Investors have yet to get a clear picture of exactly how badly the crisis has hurt corporate profits, the ultimate driver of stock prices. The Russell 2000 index of smaller company stocks fell 48.33 points, or 4.1%, to 1,131.99.

"If the market can't bounce from these extremely oversold levels, then we are likely headed much lower", said Adam Sarhan, chief executive officer of 50 Park Investments in Florida.

Cruise operators Norwegian Cruise Line and Carnival led the decliners in the S&P 500 Friday. Energy was pressured by a 4.8% drop in crude prices.
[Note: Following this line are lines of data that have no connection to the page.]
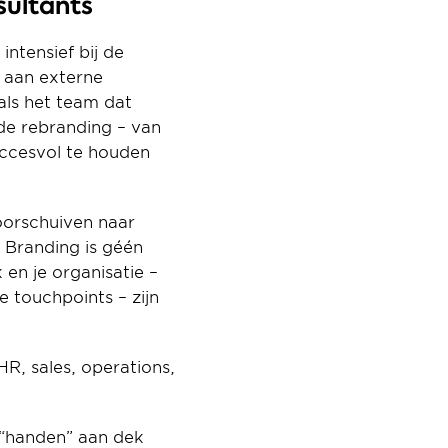
sultants
ntensief bij de 
 aan externe 
als het team dat 
de rebranding – van 
ccesvol te houden 
oorschuiven naar 
Branding is géén 
en je organisatie – 
touchpoints – zijn 
, sales, operations, 
 “handen” aan dek 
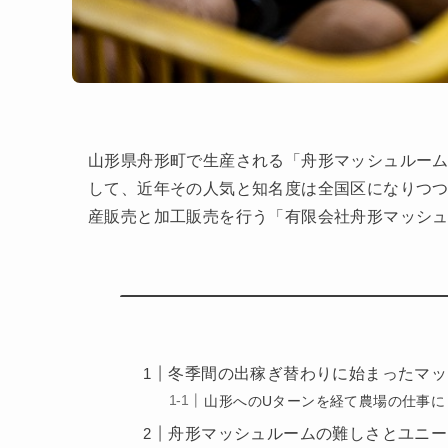
山形県舟形町で生産される「舟形マッシュルーム
して、近年その人気と知名度は全国区になりつ
産販売と加工販売を行う「有限会社舟形マッシ
冬季間の出稼ぎ替わりに始まったマッ
山形へのUターンを経て農場の仕事に
舟形マッシュルームの難しさとユニー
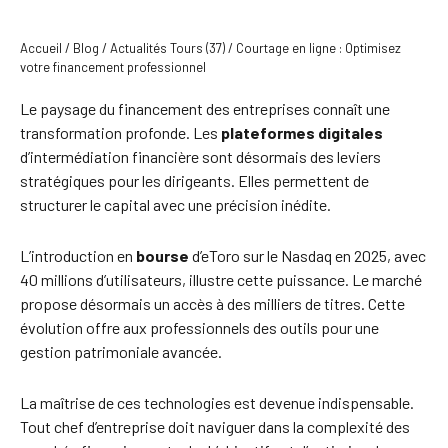
Accueil
/
Blog
/
Actualités Tours (37)
/
Courtage en ligne : Optimisez
votre financement professionnel
Le paysage du financement des entreprises connaît une
transformation profonde. Les
plateformes digitales
d’intermédiation financière sont désormais des leviers
stratégiques pour les dirigeants. Elles permettent de
structurer le capital avec une précision inédite.
L’introduction en
bourse
d’eToro sur le Nasdaq en 2025, avec
40 millions d’utilisateurs, illustre cette puissance. Le marché
propose désormais un accès à des milliers de titres. Cette
évolution offre aux professionnels des outils pour une
gestion patrimoniale avancée.
La maîtrise de ces technologies est devenue indispensable.
Tout chef d’entreprise doit naviguer dans la complexité des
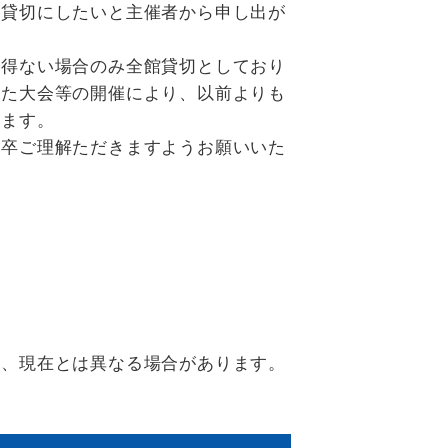
館貸切にしたいと主催者から申し出が
得ない場合のみ全館貸切としており
した大会等の開催により、以前よりも
ります。
卒ご理解ただきますようお願いいた
り、現在とは異なる場合があります。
Investors have been dumping riskier assets such as stocks amid uncertainty over the economic blow from the coronavirus.

That's sure to cause even more trouble for energy companies, which are lagging far behind the rest of the market. Goldman Sachs has forecast that it will fall well below $20 a barrel in the next two months because storage will be filled to the brim and wells will have to be shut in. The meeting of G-20 leaders also disappointed some traders after it failed to produce any statement that related to oil or the price war raging between Saudi Arabia and Russian Federation.

The yield on the 10-year Treasury fell to 0.73% from 0.81% late Thursday.

The strong rallies this week have prompted some analysts to suggest that the worst of the selling could be over.

"It looks like right now, they're fearful again. But it doesn't mean that we've gotten an all-clear signal".